Guias dos circuitos

Guia do GP de Abu Dhabi

O GP de Abu Dhabi ficou marcado por anos por não ser o melhor dos palcos para a Fórmula 1. As luzes do hotel Yas pareciam se movimentar mais do que a corrida. E, depois de ter apenas cumprido tabela de 2017 a 2020, acontecendo já com o título decidido, agora Abu Dhabi carrega também em sua curta história uma das maiores polêmicas da história da categoria.

Tanto, que é até fácil esquecer que a pista mudou ano passado, para dar mais chances de ultrapassagem. Mas pelo menos a primeira experiência não apontou para uma melhora.

GP de Abu Dhabi

Qual é o melhor acerto para Yas Marina

As curvas em sequência da parte final da volta fazem com que Yas Marina seja um circuito rear-limited. Ou seja, é preciso cuidar no acerto para que o carro coloque temperatura nos pneus dianteiros, mas sem cozinhar os traseiros, que vão sofrer mais devido à necessidade de tração principalmente no último setor.

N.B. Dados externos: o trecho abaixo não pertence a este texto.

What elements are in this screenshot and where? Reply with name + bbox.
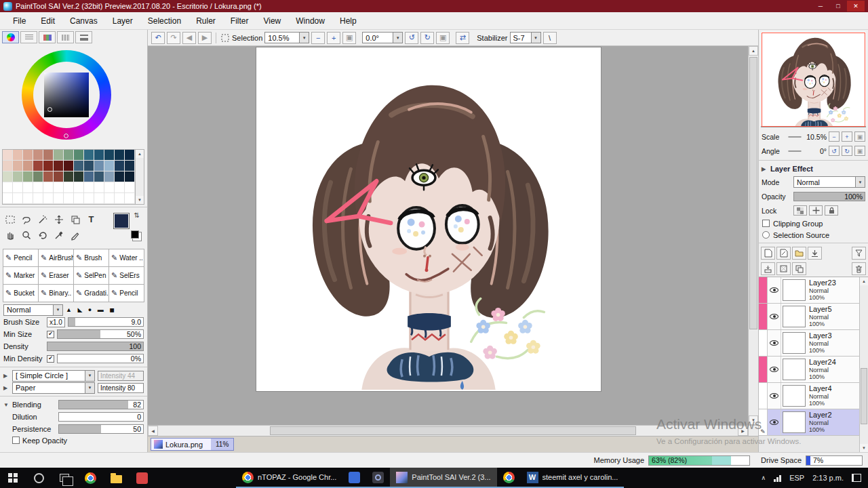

Nos outros dois setores, o que conta mais é a velocidade de reta. Mas a necessidade de controlar o carro nas últimas curvas faz com que a carga de pressão aerodinâmica usada seja média. Na verdade, tudo é médio em Abu Dhabi: necessidade de tração, pressão nos freios, desgaste dos pneus por forças laterais ou longitudinais. Não é um circuito que se destaque por alguma característica específica.

Ultrapassagens no GP de Abu Dhabi

A pista de Abu Dhabi passou por várias mudanças antes de receber a prova de 2021. Os perfis de algumas curvas foram alterados, aumentando sua velocidade, livrando-se das mais fechadas e também das cambagens invertidas. Tudo, pensando em dar mais chance de ultrapassagem e deixar a volta mais fluida. 

O segundo objetivo foi atingido. Os pilotos acharam que a pista ficou bem melhor e mais técnica. Mas isso não refletiu no número de manobras em 2021: foram 36 ultrapassagens, sem contar mudanças de posição na primeira volta. Três a mais de 2020, duas a mais que 2019.

E elas continuam sendo feitas nos mesmos lugares, no final das duas zonas de DRS. Se há uma diferença, é a maior facilidade de passar já na primeira reta, agora que a curva que a antecede é mais aberta.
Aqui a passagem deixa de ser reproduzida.